Gov. Andrew Cuomo on Thursday announced plans to create another entrance to the Long Island Rail Road as a way to cut down on congestion in Penn Station. But the remainder of a Penn Station overhaul will have to wait for the long-stalled Gateway project to get off the ground.
Cuomo said the new entrance will be at 33rd Street between Seventh and Eighth Avenues. The project would permanently close that section of the street to create a pedestrian plaza outside the new entrance. The development would also include expanding the LIRR concourse and height of the ceiling from seven to 18 feet.
The cost of the project is unclear, but would include the facade of the entrance, three escalators, a staircase and buying out the retail tenants currently located at the LIRR concourse. The Empire State Development Corporation is expected to release a cost estimate by January, which would be included in the state’s 2019 budget. The governor also announced that the ESD will soon start planning other neighborhood-wide improvements.
Though Cuomo repeatedly made a point of saying that the state “never will” wait on the federal government to step in to fix its “crumbling” infrastructure, he said redeveloping the south side of Penn Station should be linked to Gateway — which is dependent on federal funding.

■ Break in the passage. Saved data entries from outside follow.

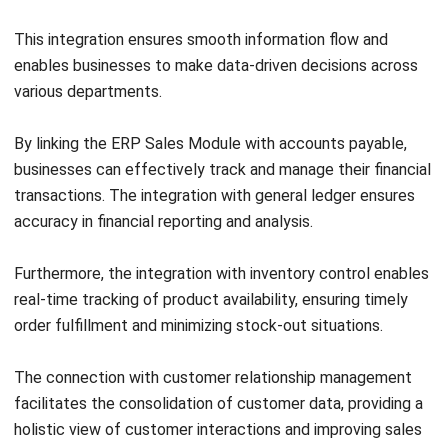
Sales Module, enhancing customer service and ensuring
prompt resolution of return issues.
By leveraging these advanced features, businesses can
enhance their sales processes, streamline workflows, and
make informed decisions for sales growth and profitability.
Conclusion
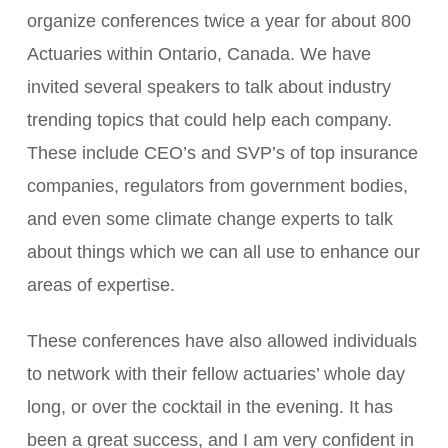
organize conferences twice a year for about 800
Actuaries within Ontario, Canada. We have
invited several speakers to talk about industry
trending topics that could help each company.
These include CEO’s and SVP’s of top insurance
companies, regulators from government bodies,
and even some climate change experts to talk
about things which we can all use to enhance our
areas of expertise.
These conferences have also allowed individuals
to network with their fellow actuaries’ whole day
long, or over the cocktail in the evening. It has
been a great success, and I am very confident in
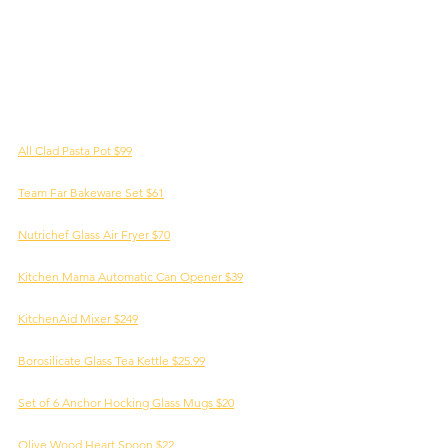
All Clad Pasta Pot $99
Team Far Bakeware Set $61
Nutrichef Glass Air Fryer $70
Kitchen Mama Automatic Can Opener $39
KitchenAid Mixer $249
Borosilicate Glass Tea Kettle $25.99
Set of 6 Anchor Hocking Glass Mugs $20
Olive Wood Heart Spoon $22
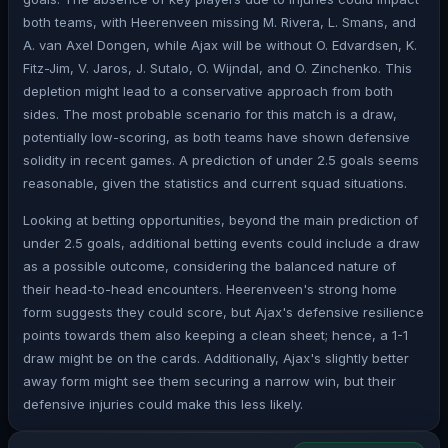
both teams, with Heerenveen missing M. Rivera, L. Smans, and
A. van Axel Dongen, while Ajax will be without O. Edvardsen, K.
Fitz-Jim, V. Jaros, J. Sutalo, O. Wijndal, and O. Zinchenko. This
depletion might lead to a conservative approach from both
sides. The most probable scenario for this match is a draw,
potentially low-scoring, as both teams have shown defensive
solidity in recent games. A prediction of under 2.5 goals seems
reasonable, given the statistics and current squad situations.
Looking at betting opportunities, beyond the main prediction of
under 2.5 goals, additional betting events could include a draw
as a possible outcome, considering the balanced nature of
their head-to-head encounters. Heerenveen's strong home
form suggests they could score, but Ajax's defensive resilience
points towards them also keeping a clean sheet; hence, a 1-1
draw might be on the cards. Additionally, Ajax's slightly better
away form might see them securing a narrow win, but their
defensive injuries could make this less likely.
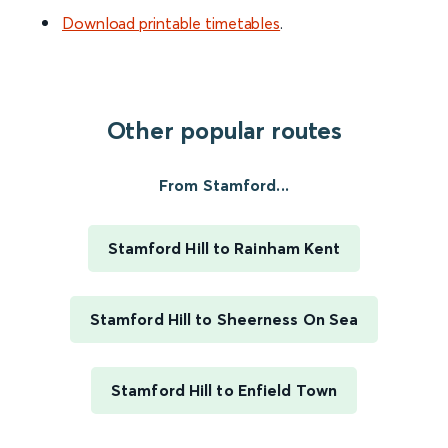
Download printable timetables
.
Other popular routes
From Stamford...
Stamford Hill to Rainham Kent
Stamford Hill to Sheerness On Sea
Stamford Hill to Enfield Town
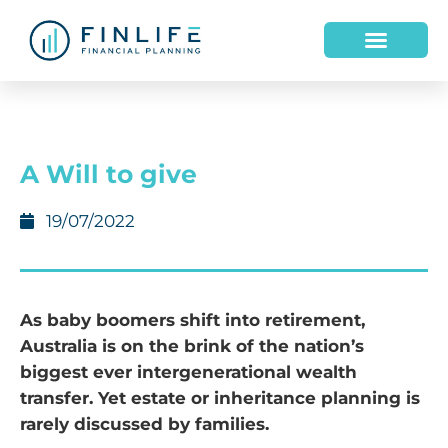
HOW WE HELP
WHO WE ARE
A Will to give
19/07/2022
As baby boomers shift into retirement,
Australia is on the brink of the nation’s
biggest ever intergenerational wealth
transfer. Yet estate or inheritance planning is
rarely discussed by families.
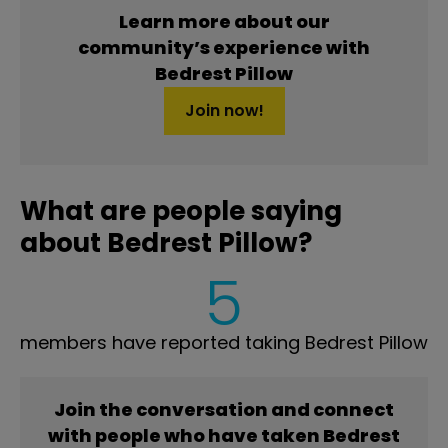
Learn more about our
community’s experience with
Bedrest Pillow
Join now!
What are people saying
about Bedrest Pillow?
5
members have reported taking Bedrest Pillow
Join the conversation and connect
with people who have taken Bedrest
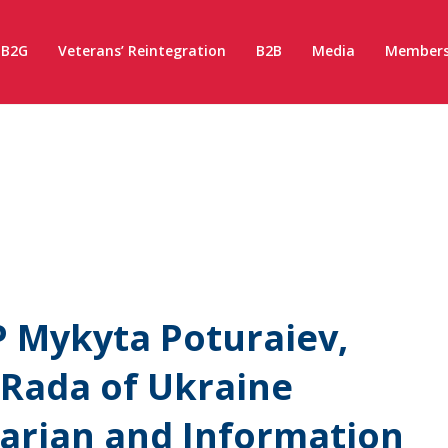
B2G
Veterans’ Reintegration
B2B
Media
Members
 Mykyta Poturaiev,
 Rada of Ukraine
rian and Information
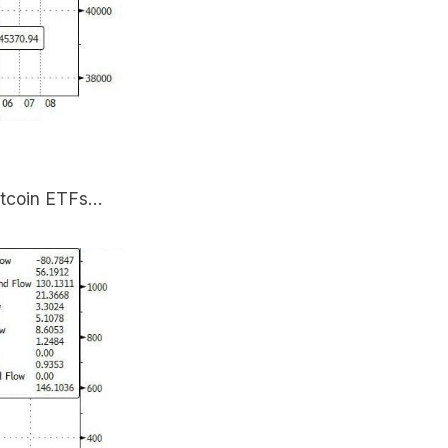
itcoin ETFs...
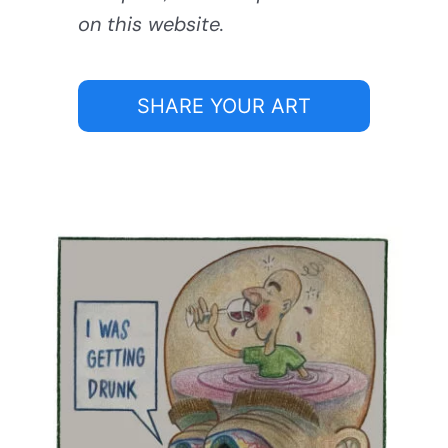
on this website.
SHARE YOUR ART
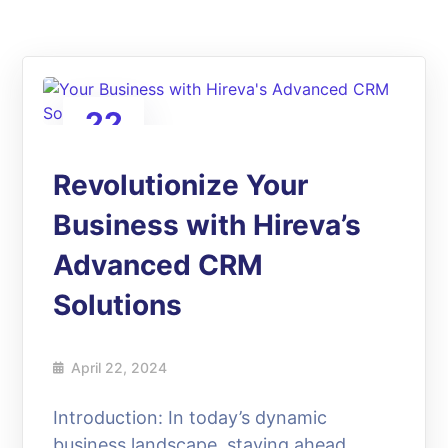
22
Apr
Revolutionize Your
Business with Hireva’s
Advanced CRM
Solutions
April 22, 2024
Introduction: In today’s dynamic
business landscape, staying ahead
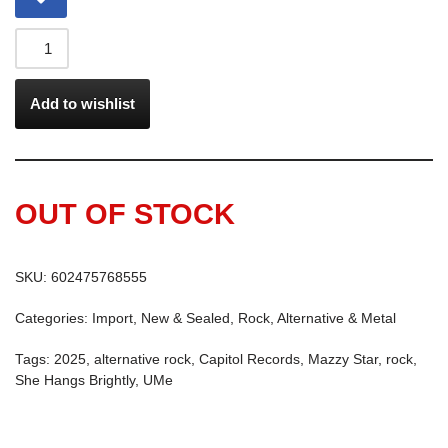
Add to wishlist
OUT OF STOCK
SKU:
602475768555
Categories:
Import
,
New & Sealed
,
Rock, Alternative & Metal
Tags:
2025
,
alternative rock
,
Capitol Records
,
Mazzy Star
,
rock
,
She Hangs Brightly
,
UMe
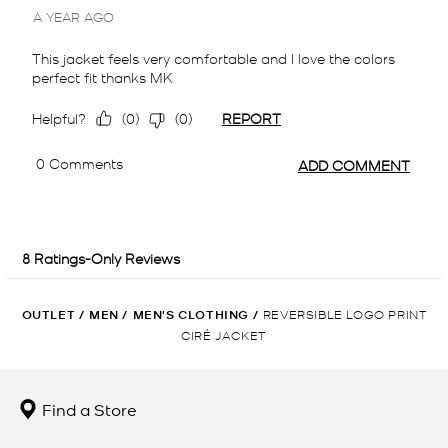
OUTLET
/
MEN
/
MEN'S CLOTHING
/
REVERSIBLE LOGO PRINT
CIRÉ JACKET
Find a Store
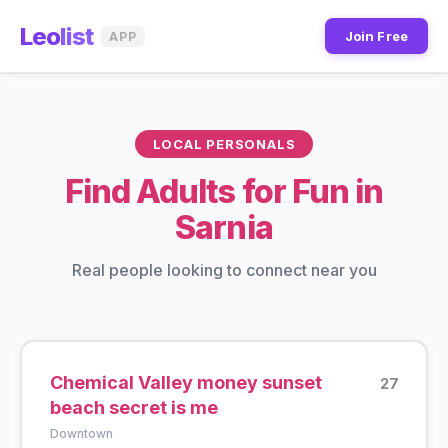
Leo
list
Join Free
APP
LOCAL PERSONALS
Find Adults for Fun in
Sarnia
Real people looking to connect near you
Chemical Valley money sunset
27
beach secret is me
Downtown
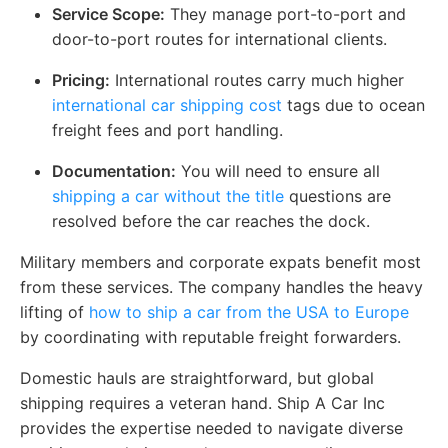
Service Scope:
They manage port-to-port and
door-to-port routes for international clients.
Pricing:
International routes carry much higher
international car shipping cost
tags due to ocean
freight fees and port handling.
Documentation:
You will need to ensure all
shipping a car without the title
questions are
resolved before the car reaches the dock.
Military members and corporate expats benefit most
from these services. The company handles the heavy
lifting of
how to ship a car from the USA to Europe
by coordinating with reputable freight forwarders.
Domestic hauls are straightforward, but global
shipping requires a veteran hand. Ship A Car Inc
provides the expertise needed to navigate diverse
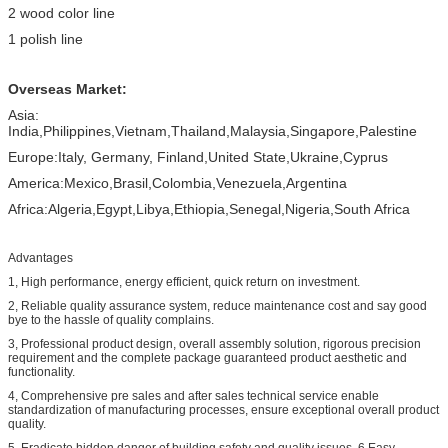
2 wood color line
1 polish line
Overseas Market:
Asia:
India,Philippines,Vietnam,Thailand,Malaysia,Singapore,Palestine
Europe:Italy, Germany, Finland,United State,Ukraine,Cyprus
America:Mexico,Brasil,Colombia,Venezuela,Argentina
Africa:Algeria,Egypt,Libya,Ethiopia,Senegal,Nigeria,South Africa
Advantages
1, High performance, energy efficient, quick return on investment.
2, Reliable quality assurance system, reduce maintenance cost and say good
bye to the hassle of quality complains.
3, Professional product design, overall assembly solution, rigorous precision
requirement and the complete package guaranteed product aesthetic and
functionality.
4, Comprehensive pre sales and after sales technical service enable
standardization of manufacturing processes, ensure exceptional overall product
quality.
5, Eradicate hidden danger of building safety and quality issues. 6,Easy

The $30 billion project will include building a new rail tunnel under the Hudson River, redeveloping the existing tunnel between New Jersey and Penn Station and replacing a bridge over the Hackensack River. The two tunnels have an estimated price tag of $13 billion. Though some funding has been allocated, the bulk of the needed financing remains up in the air.
The Obama administration had agreed to split the cost of the tunnels with New York and New Jersey, but the Trump administration said no such deal existed.
“It’s been stopped for political reasons. There is no bonafide or government policy for why this federal government is not going forward,” Cuomo said on Thursday. “They are flirting with disaster. Those tunnels are like the MTA, like the Long Island Rail Road. They are decades past their useful life. Decades.”
The news of the proposed LIRR entrance comes exactly a week before Cuomo will face off against Cynthia Nixon in the gubernatorial primary. During the press conference at 2 Penn Plaza, Cuomo touted his $150 billion infrastructure initiative and the fact that the state is now in the “doing phase” of addressing its transportation woes. He pointed to the construction of Moynihan Train Hall in the James A. Farley Post Office, which he said is on track to be completed by 2020. The new train hall, which is being developed by Vornado Realty Trust, Related Companies and Skanska, will feature 700,000 square feet of office and retail space and a 255,000-square-foot train hall for both Amtrak and the Long Island Rail Road.
Though the new LIRR entrance and the new train hall is aimed at easing foot traffic in the station, the governor’s projects so far don’t holistically address — as described by Cuomo — the hellscape that is Penn Station. In a statement, the Municipal Art Society of New York noted that while the latest proposal will enhance the commuter experience, it doesn’t go far enough.
“Penn Station is at a breaking point, a crisis that didn’t happen overnight but was created out of generations of neglect,” the organization said in a statement. “Although worthy, the recent and proposed station improvements make only modest progress toward resolving the most urgent priorities at Penn: public safety inside the station and overcrowding on the NJ Transit and LIRR lines, which constitute 80 percent of the traffic in and out of our city’s main transit hub.”